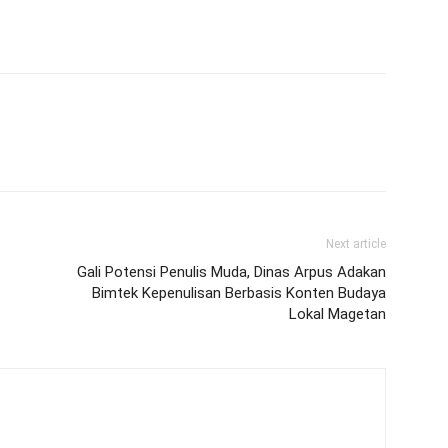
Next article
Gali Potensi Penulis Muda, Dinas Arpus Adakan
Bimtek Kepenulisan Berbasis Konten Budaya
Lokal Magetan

---

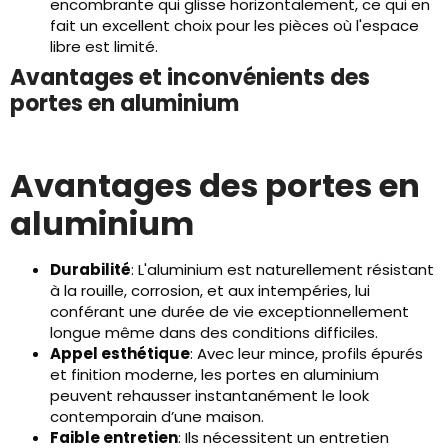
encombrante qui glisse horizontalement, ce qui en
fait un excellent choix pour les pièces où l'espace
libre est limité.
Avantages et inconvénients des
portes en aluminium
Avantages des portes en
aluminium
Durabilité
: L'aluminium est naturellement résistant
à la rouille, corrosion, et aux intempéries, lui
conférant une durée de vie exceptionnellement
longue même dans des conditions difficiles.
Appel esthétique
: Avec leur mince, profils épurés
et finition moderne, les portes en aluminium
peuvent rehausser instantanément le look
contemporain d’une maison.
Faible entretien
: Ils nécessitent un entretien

- Task objective
Please return the lines above that run from the line containing "mince, profils épurés" to the line containing "nécessitent un entretien", inclusive, exactly and with no other lines.

- Written response
: Avec leur mince, profils épurés
et finition moderne, les portes en aluminium
peuvent rehausser instantanément le look
contemporain d’une maison.
Faible entretien
: Ils nécessitent un entretien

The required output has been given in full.